Zamanın yakinine ermek ve anlamak yılları,
Öyle kolay değilmiş meğer bilmek sırları.
Gün, ay, yıl deyip düşülen manasız rakamlarla,
Öğretilen, ibret alınası tarih deyip kitaplarla.
Yol alınır alemde nice bir devran döner ibretsiz.
Hisse almaz o insan ki ömrün aslından habersiz.
Bir cuş-u guş içinde koşarken durup da bakınca,
Aynalardaki hayaller ile hasb-i hal başlayınca.
Zaman sayılı olur o an, dakikalar da kıymetdar,
Olmaya başlar birden tarihi anılardan hissedar.
Hani o çok uzaklardaki zulümler değil çok geride,
Sadece bir ömrün yarısı kadar veya az daha ziyade.

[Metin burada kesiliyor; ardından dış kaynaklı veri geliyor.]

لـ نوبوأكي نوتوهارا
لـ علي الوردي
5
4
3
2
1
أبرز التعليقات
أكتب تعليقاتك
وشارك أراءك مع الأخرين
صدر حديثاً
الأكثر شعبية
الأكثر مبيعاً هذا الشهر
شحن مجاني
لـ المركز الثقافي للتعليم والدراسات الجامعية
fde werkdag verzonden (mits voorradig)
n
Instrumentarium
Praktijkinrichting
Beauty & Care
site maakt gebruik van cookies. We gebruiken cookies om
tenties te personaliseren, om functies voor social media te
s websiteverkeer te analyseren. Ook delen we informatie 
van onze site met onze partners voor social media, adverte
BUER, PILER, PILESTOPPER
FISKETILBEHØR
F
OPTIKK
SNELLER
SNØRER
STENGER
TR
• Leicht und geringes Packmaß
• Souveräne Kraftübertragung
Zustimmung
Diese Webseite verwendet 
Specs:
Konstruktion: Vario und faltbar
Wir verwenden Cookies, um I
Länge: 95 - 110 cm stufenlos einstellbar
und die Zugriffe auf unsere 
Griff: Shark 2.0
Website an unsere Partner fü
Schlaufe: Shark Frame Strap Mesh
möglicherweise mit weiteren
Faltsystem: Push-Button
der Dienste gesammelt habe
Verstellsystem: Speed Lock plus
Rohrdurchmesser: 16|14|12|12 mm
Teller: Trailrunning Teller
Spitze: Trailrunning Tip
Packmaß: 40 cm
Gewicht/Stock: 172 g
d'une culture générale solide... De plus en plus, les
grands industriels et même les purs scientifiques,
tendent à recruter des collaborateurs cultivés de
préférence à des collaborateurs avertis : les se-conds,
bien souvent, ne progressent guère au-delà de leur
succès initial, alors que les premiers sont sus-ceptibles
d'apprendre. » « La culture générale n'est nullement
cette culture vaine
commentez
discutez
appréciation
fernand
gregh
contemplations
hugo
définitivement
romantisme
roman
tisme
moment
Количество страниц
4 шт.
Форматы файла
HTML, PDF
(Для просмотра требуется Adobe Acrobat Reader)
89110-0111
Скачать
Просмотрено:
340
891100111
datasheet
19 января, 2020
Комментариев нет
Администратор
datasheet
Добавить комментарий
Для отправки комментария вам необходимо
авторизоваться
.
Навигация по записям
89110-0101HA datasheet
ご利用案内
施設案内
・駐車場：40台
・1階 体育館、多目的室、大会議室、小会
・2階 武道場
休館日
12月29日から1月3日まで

Korkunun dağları beklediği günler, kıtlıklar, açlıklar,
Ta ezelde değilmiş demek ki, daha dün buradaymışlar.
Ak saçlılardan dinlenen masal gibi bindir nasihat.
Hikmetler saklarmış ve de hak imiş, geçti; heyhat!
Bir seyr-ü sefer halidir uzun sanırdık, adi da hayat.
Bir hayal gibi uçup gidince aranır artik bir istimdat.
Kış mevsimi çetindir hem nefisler hem halklar için,
Laf-i güzaf kâr etmez bu meseleden ders almak için.
Bu köprüden geçip de göçenler anlar işin hikmetin,
Lakin mesele, geçmeden bilmek göçtüren kim? Göçen kimin?
Saadet asrı gurub vaktine ne kadar yakınmış alemin,
Ömrün son demine sığmış o büyük inkılâbı Efendimin.
Asırlar nasıl sığar anlara işte görüldü O'nda isbatı,
Bunu anlamaya bir kalp lazım, kalp ki olmamış kaskatı.
Bilinmezi anlamak mümkün ancak bilinene ederek kıyas,
Bu anlamaktır, girift haller yolunda bir merhale-i has.
Asl olan ermek künhüne üstüne yemin kılınan zamanın,
Daha ötesinde, kıymetini aramak zamanda her anın.
Var olan ile haşir neşirken görmek kaybolduğunu,
Bilinen ne varsa zaman namına, tek nokta olduğunu.
Hikmetin idrak eylemek halkda nam salmış ezgilerin,
Yollarında yürüyerek yüzlerde yer etmiş çizgilerin.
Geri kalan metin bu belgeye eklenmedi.